> Aim of the exercise:
Return the records below in full. Keep every word exact and skip the images.

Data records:
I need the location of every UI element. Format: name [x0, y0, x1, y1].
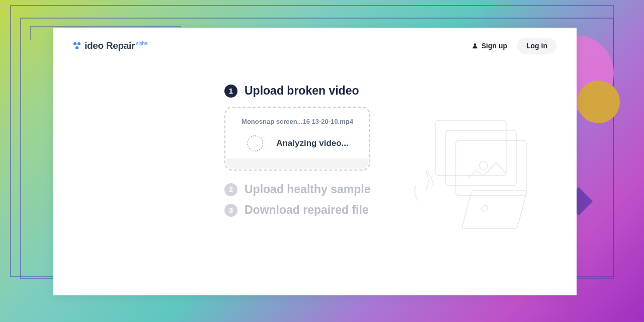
step-3-badge: 3: [224, 204, 237, 217]
nav-right: Sign up Log in: [471, 38, 556, 54]
decorative-illustration: [395, 100, 567, 241]
user-icon: [471, 42, 478, 49]
uploaded-filename: Monosnap screen...16 13-20-10.mp4: [239, 118, 355, 125]
step-1-header: 1 Upload broken video: [224, 84, 416, 98]
progress-bar: [226, 158, 368, 169]
svg-rect-2: [456, 140, 526, 196]
step-2-title: Upload healthy sample: [245, 183, 371, 196]
logo-text: ideo Repairalpha: [85, 40, 147, 51]
signup-label: Sign up: [481, 42, 507, 50]
svg-rect-4: [436, 120, 506, 176]
logo-icon: [73, 41, 83, 50]
upload-dropzone[interactable]: Monosnap screen...16 13-20-10.mp4 Analyz…: [224, 107, 370, 171]
step-3-title: Download repaired file: [245, 203, 369, 217]
step-1-badge: 1: [224, 85, 237, 98]
svg-rect-6: [462, 191, 527, 228]
svg-point-7: [481, 205, 489, 211]
spinner-icon: [246, 134, 264, 152]
svg-rect-3: [446, 130, 516, 186]
svg-point-1: [248, 136, 263, 151]
logo[interactable]: ideo Repairalpha: [73, 40, 147, 51]
analyzing-row: Analyzing video...: [239, 134, 355, 158]
step-3-header: 3 Download repaired file: [224, 203, 416, 217]
analyzing-status: Analyzing video...: [276, 138, 349, 148]
header: ideo Repairalpha Sign up Log in: [53, 28, 577, 64]
step-1-title: Upload broken video: [245, 84, 359, 98]
content-area: 1 Upload broken video Monosnap screen...…: [53, 64, 577, 221]
svg-point-5: [479, 162, 488, 170]
main-card: ideo Repairalpha Sign up Log in 1 Upload…: [53, 28, 577, 295]
login-button[interactable]: Log in: [517, 38, 556, 54]
step-2-header: 2 Upload healthy sample: [224, 183, 416, 196]
step-2-badge: 2: [224, 183, 237, 196]
svg-point-0: [473, 43, 476, 46]
steps-container: 1 Upload broken video Monosnap screen...…: [224, 84, 416, 221]
signup-link[interactable]: Sign up: [471, 42, 507, 50]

> Result of the task:
I need the location of every UI element. Format: name [x0, y0, x1, y1].
step-3-badge: 3: [224, 204, 237, 217]
nav-right: Sign up Log in: [471, 38, 556, 54]
decorative-illustration: [395, 100, 567, 241]
user-icon: [471, 42, 478, 49]
uploaded-filename: Monosnap screen...16 13-20-10.mp4: [239, 118, 355, 125]
step-1-header: 1 Upload broken video: [224, 84, 416, 98]
progress-bar: [226, 158, 368, 169]
svg-rect-2: [456, 140, 526, 196]
step-2-title: Upload healthy sample: [245, 183, 371, 196]
logo-text: ideo Repairalpha: [85, 40, 147, 51]
signup-label: Sign up: [481, 42, 507, 50]
svg-rect-4: [436, 120, 506, 176]
logo-icon: [73, 41, 83, 50]
upload-dropzone[interactable]: Monosnap screen...16 13-20-10.mp4 Analyz…: [224, 107, 370, 171]
step-3-title: Download repaired file: [245, 203, 369, 217]
step-1-badge: 1: [224, 85, 237, 98]
svg-rect-6: [462, 191, 527, 228]
svg-point-7: [481, 205, 489, 211]
spinner-icon: [246, 134, 264, 152]
svg-rect-3: [446, 130, 516, 186]
svg-point-1: [248, 136, 263, 151]
logo[interactable]: ideo Repairalpha: [73, 40, 147, 51]
analyzing-row: Analyzing video...: [239, 134, 355, 158]
step-3-header: 3 Download repaired file: [224, 203, 416, 217]
analyzing-status: Analyzing video...: [276, 138, 349, 148]
header: ideo Repairalpha Sign up Log in: [53, 28, 577, 64]
step-1-title: Upload broken video: [245, 84, 359, 98]
content-area: 1 Upload broken video Monosnap screen...…: [53, 64, 577, 221]
svg-point-5: [479, 162, 488, 170]
main-card: ideo Repairalpha Sign up Log in 1 Upload…: [53, 28, 577, 295]
login-button[interactable]: Log in: [517, 38, 556, 54]
step-2-header: 2 Upload healthy sample: [224, 183, 416, 196]
step-2-badge: 2: [224, 183, 237, 196]
svg-point-0: [473, 43, 476, 46]
steps-container: 1 Upload broken video Monosnap screen...…: [224, 84, 416, 221]
signup-link[interactable]: Sign up: [471, 42, 507, 50]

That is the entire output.